The government has already spent £32m preparing for its ID card scheme even before it becomes law.
The ID cards bill will return to the Lords, after MPs voted in favour.
That means spending rose from £25,000 to £63,000 a day in the last six months of 2005, the Home Office said.
The figure follows questions from the Liberal Democrats, whose home affairs spokesman Alistair Carmichael called it "completely unacceptable".
Ministers say cards, which have come up against opposition in the Lords, are needed to prevent fraud and terrorism.
Last week, MPs voted by a majority of 53 against forcing the government to carry out a report on costs before introducing cards.
This overturned an amendment made by the House of Lords to the Identity Cards Bill last month.
MPs instead backed a compromisen amendment demanding a report on costs every six months for the first 10 years of the scheme being in place.
Speaking of the costs so far, Mr Carmichael said the government had "no right" to spend the money before the ID cards enter into law.
"It is completely unacceptable to forge ahead on a scheme which will radically alter British society without the approval of MPs," he said.

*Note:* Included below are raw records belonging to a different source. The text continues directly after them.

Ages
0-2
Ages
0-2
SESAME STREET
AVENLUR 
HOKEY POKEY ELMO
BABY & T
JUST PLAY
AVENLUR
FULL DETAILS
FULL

"The government persistently and wrongly claims that a majority of people want ID cards when it is quite clear that there is major disquiet in the country on this issue."

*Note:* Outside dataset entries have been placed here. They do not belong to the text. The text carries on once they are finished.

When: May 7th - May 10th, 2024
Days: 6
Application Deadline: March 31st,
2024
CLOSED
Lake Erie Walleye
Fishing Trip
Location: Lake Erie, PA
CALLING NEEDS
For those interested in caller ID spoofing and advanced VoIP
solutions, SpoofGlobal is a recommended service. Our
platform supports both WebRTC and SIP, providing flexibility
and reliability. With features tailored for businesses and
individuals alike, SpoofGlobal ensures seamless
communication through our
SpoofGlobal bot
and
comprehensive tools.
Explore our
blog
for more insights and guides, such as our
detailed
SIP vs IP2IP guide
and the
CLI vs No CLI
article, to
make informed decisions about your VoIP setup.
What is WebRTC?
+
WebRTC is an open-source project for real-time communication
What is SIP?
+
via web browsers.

The figures came in a written reply from Home Secretary Charles Clarke. He said that £32.05m had been spent between April 2003 and December 2005.
Critics are concerned about the cost and civil liberty implications of the scheme.
But ministers say the cards will help prevent identity theft and make it easier to trace terror suspects.
Last week, Tony Blair told the BBC he thought the government had "won the argument".